-- The data follows --

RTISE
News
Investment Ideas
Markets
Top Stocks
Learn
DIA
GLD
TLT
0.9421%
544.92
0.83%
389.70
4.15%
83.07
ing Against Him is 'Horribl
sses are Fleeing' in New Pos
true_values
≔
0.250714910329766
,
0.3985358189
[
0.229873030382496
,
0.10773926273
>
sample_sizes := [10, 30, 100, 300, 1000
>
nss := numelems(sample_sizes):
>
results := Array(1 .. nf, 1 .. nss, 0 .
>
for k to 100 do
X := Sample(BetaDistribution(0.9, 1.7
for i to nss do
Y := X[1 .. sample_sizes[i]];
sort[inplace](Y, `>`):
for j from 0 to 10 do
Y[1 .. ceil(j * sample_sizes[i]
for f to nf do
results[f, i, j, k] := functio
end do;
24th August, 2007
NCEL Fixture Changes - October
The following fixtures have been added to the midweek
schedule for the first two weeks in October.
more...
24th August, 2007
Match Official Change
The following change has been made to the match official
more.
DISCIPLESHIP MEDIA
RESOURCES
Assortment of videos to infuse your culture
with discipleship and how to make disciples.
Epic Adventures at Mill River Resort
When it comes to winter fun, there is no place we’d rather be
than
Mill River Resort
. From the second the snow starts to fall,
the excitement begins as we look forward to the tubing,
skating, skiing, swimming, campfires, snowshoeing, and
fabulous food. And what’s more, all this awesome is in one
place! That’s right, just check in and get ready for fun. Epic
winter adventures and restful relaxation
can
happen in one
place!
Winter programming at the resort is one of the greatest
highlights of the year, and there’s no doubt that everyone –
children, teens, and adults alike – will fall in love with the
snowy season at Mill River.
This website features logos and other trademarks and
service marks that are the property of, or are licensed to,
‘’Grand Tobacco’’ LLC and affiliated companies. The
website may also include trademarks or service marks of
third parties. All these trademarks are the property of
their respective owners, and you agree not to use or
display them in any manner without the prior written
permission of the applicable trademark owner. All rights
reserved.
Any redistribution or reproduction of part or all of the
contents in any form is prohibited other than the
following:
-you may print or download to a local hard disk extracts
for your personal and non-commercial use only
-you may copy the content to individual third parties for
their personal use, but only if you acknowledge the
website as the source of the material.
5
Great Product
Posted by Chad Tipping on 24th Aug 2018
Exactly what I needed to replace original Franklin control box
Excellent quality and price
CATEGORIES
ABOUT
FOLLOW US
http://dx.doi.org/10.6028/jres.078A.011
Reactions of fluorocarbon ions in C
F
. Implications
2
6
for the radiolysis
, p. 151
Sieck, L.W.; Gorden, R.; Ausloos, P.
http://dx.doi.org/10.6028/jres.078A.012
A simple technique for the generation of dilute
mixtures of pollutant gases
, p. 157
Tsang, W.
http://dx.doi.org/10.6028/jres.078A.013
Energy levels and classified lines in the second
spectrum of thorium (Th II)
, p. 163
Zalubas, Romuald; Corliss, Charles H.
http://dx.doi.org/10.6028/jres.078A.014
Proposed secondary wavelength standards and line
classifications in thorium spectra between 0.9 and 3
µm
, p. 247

-- The data concluded --

What are the exact lines from the beginning of the material through the line containing "Any redistribution or"? Write out those lines alone.

Answer to this exercise:
RTISE
News
Investment Ideas
Markets
Top Stocks
Learn
DIA
GLD
TLT
0.9421%
544.92
0.83%
389.70
4.15%
83.07
ing Against Him is 'Horribl
sses are Fleeing' in New Pos
true_values
≔
0.250714910329766
,
0.3985358189
[
0.229873030382496
,
0.10773926273
>
sample_sizes := [10, 30, 100, 300, 1000
>
nss := numelems(sample_sizes):
>
results := Array(1 .. nf, 1 .. nss, 0 .
>
for k to 100 do
X := Sample(BetaDistribution(0.9, 1.7
for i to nss do
Y := X[1 .. sample_sizes[i]];
sort[inplace](Y, `>`):
for j from 0 to 10 do
Y[1 .. ceil(j * sample_sizes[i]
for f to nf do
results[f, i, j, k] := functio
end do;
24th August, 2007
NCEL Fixture Changes - October
The following fixtures have been added to the midweek
schedule for the first two weeks in October.
more...
24th August, 2007
Match Official Change
The following change has been made to the match official
more.
DISCIPLESHIP MEDIA
RESOURCES
Assortment of videos to infuse your culture
with discipleship and how to make disciples.
Epic Adventures at Mill River Resort
When it comes to winter fun, there is no place we’d rather be
than
Mill River Resort
. From the second the snow starts to fall,
the excitement begins as we look forward to the tubing,
skating, skiing, swimming, campfires, snowshoeing, and
fabulous food. And what’s more, all this awesome is in one
place! That’s right, just check in and get ready for fun. Epic
winter adventures and restful relaxation
can
happen in one
place!
Winter programming at the resort is one of the greatest
highlights of the year, and there’s no doubt that everyone –
children, teens, and adults alike – will fall in love with the
snowy season at Mill River.
This website features logos and other trademarks and
service marks that are the property of, or are licensed to,
‘’Grand Tobacco’’ LLC and affiliated companies. The
website may also include trademarks or service marks of
third parties. All these trademarks are the property of
their respective owners, and you agree not to use or
display them in any manner without the prior written
permission of the applicable trademark owner. All rights
reserved.
Any redistribution or reproduction of part or all of the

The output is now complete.